Your output must hold every entry exactly as written and none of the pictures.
□ □ □
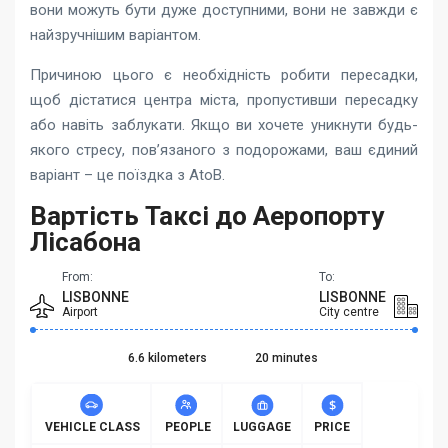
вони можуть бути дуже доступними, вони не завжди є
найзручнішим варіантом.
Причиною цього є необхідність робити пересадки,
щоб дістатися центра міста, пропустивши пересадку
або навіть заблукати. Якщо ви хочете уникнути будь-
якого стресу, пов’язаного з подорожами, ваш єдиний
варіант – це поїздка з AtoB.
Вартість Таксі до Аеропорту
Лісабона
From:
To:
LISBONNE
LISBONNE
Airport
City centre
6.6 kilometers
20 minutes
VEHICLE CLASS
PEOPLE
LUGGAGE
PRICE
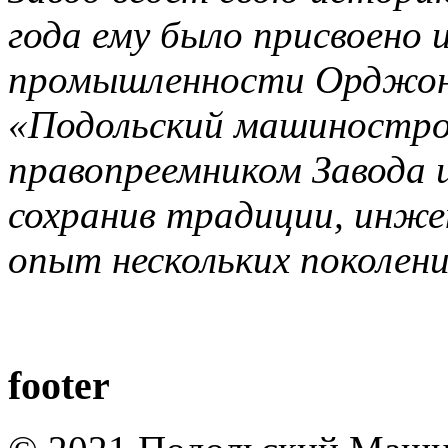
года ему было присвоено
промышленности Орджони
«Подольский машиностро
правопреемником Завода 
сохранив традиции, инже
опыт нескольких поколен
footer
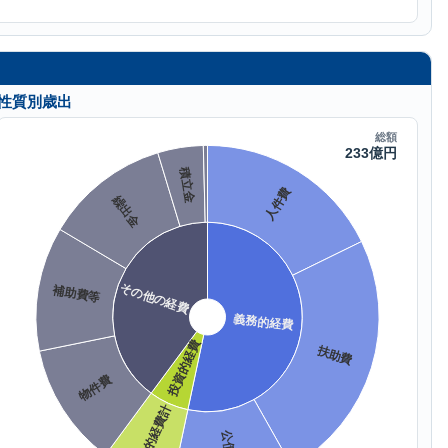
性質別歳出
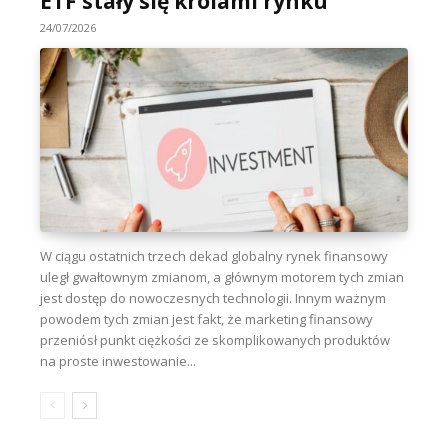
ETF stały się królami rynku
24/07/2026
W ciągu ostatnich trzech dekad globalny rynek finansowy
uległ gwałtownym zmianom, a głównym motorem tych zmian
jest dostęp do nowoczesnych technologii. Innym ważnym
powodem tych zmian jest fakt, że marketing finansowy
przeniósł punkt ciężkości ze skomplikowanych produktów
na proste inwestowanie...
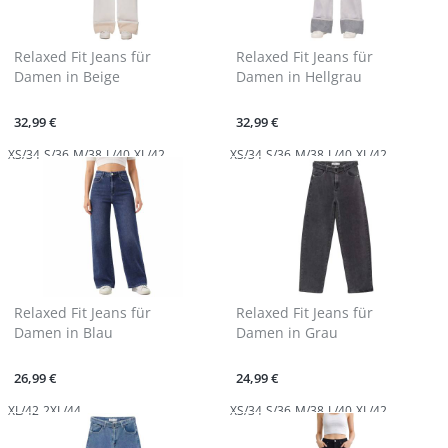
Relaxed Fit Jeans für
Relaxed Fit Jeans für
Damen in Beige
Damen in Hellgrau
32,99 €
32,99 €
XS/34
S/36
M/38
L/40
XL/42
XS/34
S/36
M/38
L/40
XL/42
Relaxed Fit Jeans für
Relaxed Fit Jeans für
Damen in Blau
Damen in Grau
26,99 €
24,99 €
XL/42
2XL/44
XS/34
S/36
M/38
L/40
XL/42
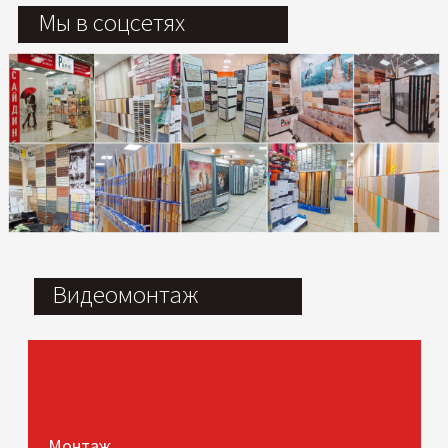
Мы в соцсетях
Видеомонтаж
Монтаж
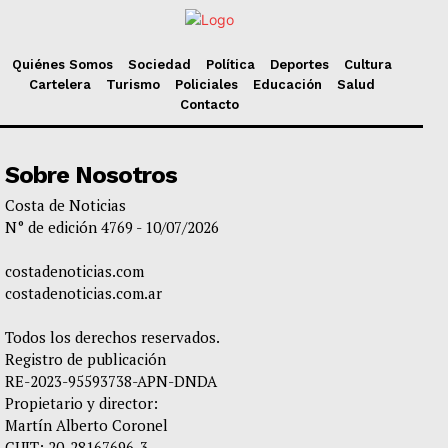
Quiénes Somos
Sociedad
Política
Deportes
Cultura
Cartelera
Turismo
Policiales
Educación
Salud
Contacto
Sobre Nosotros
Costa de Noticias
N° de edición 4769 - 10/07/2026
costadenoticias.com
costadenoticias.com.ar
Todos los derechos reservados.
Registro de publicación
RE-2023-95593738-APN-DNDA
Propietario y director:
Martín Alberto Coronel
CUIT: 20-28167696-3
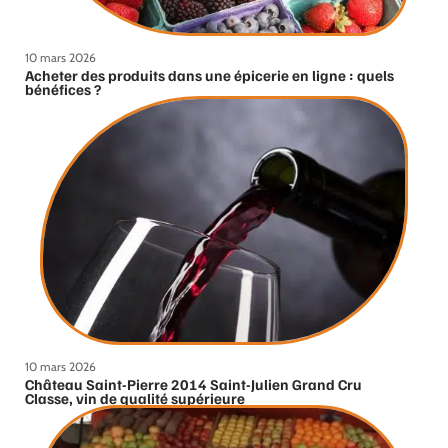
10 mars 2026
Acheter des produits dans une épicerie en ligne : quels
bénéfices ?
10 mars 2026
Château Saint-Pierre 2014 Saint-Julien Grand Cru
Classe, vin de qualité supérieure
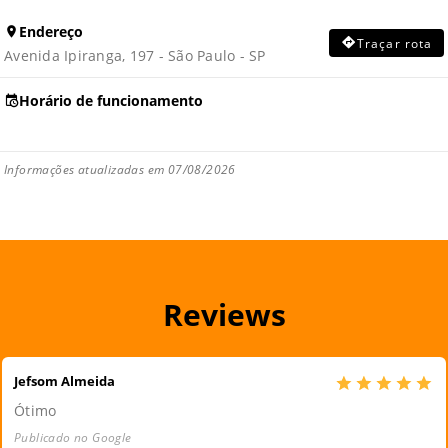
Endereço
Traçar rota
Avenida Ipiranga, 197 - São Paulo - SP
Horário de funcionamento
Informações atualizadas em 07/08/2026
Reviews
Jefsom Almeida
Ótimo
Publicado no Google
□ □ □
» Your response
вони можуть бути дуже доступними, вони не завжди є
найзручнішим варіантом.
Причиною цього є необхідність робити пересадки,
щоб дістатися центра міста, пропустивши пересадку
або навіть заблукати. Якщо ви хочете уникнути будь-
якого стресу, пов’язаного з подорожами, ваш єдиний
варіант – це поїздка з AtoB.
Вартість Таксі до Аеропорту
Лісабона
From:
To:
LISBONNE
LISBONNE
Airport
City centre
6.6 kilometers
20 minutes
VEHICLE CLASS
PEOPLE
LUGGAGE
PRICE
года ему было присвоено
промышленности Орджони
«Подольский машиностро
правопреемником Завода 
сохранив традиции, инже
опыт нескольких поколен
footer
性質別歳出
ETF stały się królami rynku
24/07/2026
W ciągu ostatnich trzech dekad globalny rynek finansowy
uległ gwałtownym zmianom, a głównym motorem tych zmian
jest dostęp do nowoczesnych technologii. Innym ważnym
powodem tych zmian jest fakt, że marketing finansowy
przeniósł punkt ciężkości ze skomplikowanych produktów
na proste inwestowanie...
Relaxed Fit Jeans für
Relaxed Fit Jeans für
Damen in Beige
Damen in Hellgrau
32,99 €
32,99 €
XS/34
S/36
M/38
L/40
XL/42
XS/34
S/36
M/38
L/40
XL/42
Relaxed Fit Jeans für
Relaxed Fit Jeans für
Damen in Blau
Damen in Grau
26,99 €
24,99 €
XL/42
2XL/44
XS/34
S/36
M/38
L/40
XL/42
Мы в соцсетях
Видеомонтаж
Монтаж
Quiénes Somos
Sociedad
Política
Deportes
Cultura
Cartelera
Turismo
Policiales
Educación
Salud
Contacto
Sobre Nosotros
Costa de Noticias
N° de edición 4769 - 10/07/2026
costadenoticias.com
costadenoticias.com.ar
Todos los derechos reservados.
Registro de publicación
RE-2023-95593738-APN-DNDA
Propietario y director:
Martín Alberto Coronel
CUIT: 20-28167696-3
10 mars 2026
Acheter des produits dans une épicerie en ligne : quels
bénéfices ?
10 mars 2026
Château Saint-Pierre 2014 Saint-Julien Grand Cru
Classe, vin de qualité supérieure
Endereço
Traçar rota
Avenida Ipiranga, 197 - São Paulo - SP
Horário de funcionamento
Informações atualizadas em 07/08/2026
Reviews
Jefsom Almeida
Ótimo
Publicado no Google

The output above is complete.